[clang] [Clang] Add wraps attribute (for granular integer overflow handling) (PR #86618)
Justin Stitt via cfe-commits
cfe-commits at lists.llvm.org
Wed Apr 24 18:07:36 PDT 2024
JustinStitt wrote:
> > > If you declare a variable as both wrapping and non-wrapping, is it wrapping?
> >
> >
> > I am not sure how to do this. I am sure that with the magic of C anything is possible but I can't conceive a way to have a variable both have the attribute and not have the attribute (to be clear, there doesn't exist a `__attribute__((no-wraps))` currently)
>
> Say you declare a global variable like the following:
>
> ```
> typedef int wrapint __attribute((wraps));
> extern wrapint x;
> int x = 0;
> ```
>
> Is "x" wrapping?
No. But I am confused, isn't this just shadowing a global variable with a lesser-scoped one. Are they the same? What behavior do we want here?
>
> > > If you mark a `short` wrapping, is the type after promotion wrapping?
> >
> >
> > This concerns the `-fsanitize=implicit-signed-integer-truncation` sanitizer which the wraps attribute disables. So the type boundaries pre- and post-promotion are not enforced by this sanitizer for wrapping types.
>
> There are cases that don't involve truncation:
>
> ```
> typedef short wrapshort __attribute((wraps));
> wrapshort x = 0x7FFF;
> int y = x*x*x*x;
> ```
Arithmetic cannot be performed on less-than-ints so the implicit promotions are put in place which lose the attribute. I just worked on an update to carry the wraps attribute through implicit integer promotion.
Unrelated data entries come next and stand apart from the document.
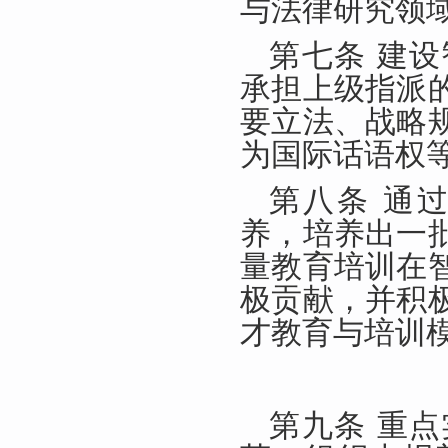
与法律研究领
第七条 建
承担上级指派
要立法、战略
为国际话语权
第八条 通
养，培养出一
量教育培训在
极贡献，并积
才教育与培训
第九条 重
However, after making the patch and testing it I am not sure what we want. Do we want to cancel implicit promotions for less-than-ints that possess the wraps attribute (doesn't sound spec compliant)? Or, should wrapping things still undergo promotion but now wrap at different bounds than what their original type specified?
If I make a wrapping char [-128, 127] and do some arithmetic on it it will be promoted to int (and still have the wraps attribute, with my patch) then proceed.
In the example below, `x*x*x*x*x` is `33,038,369,407` which is greater than INT_MAX `2,147,483,647` and will thus overflow (a few times). However, this overflow is happening at the integer boundaries not at the char boundaries.
```c
wrapchar x = 127;
int y = x*x*x*x*x; // result: -1321368961
```
The options are:
1) don't carry the wraps attribute through implicit promotions
2) carry the wraps attribute but use promoted-to-type's boundaries for wrapping
3) carry attribute and use the pre-promotion type's boundaries
More on this, I don't see how changing implementation from attribute-based to type-based resolves any of these design decisions. Neither approach is necessarily easier to implement or to understand for developers, if the right decisions are made in terms of behavior then the attribute approach can be just as useful and predictable.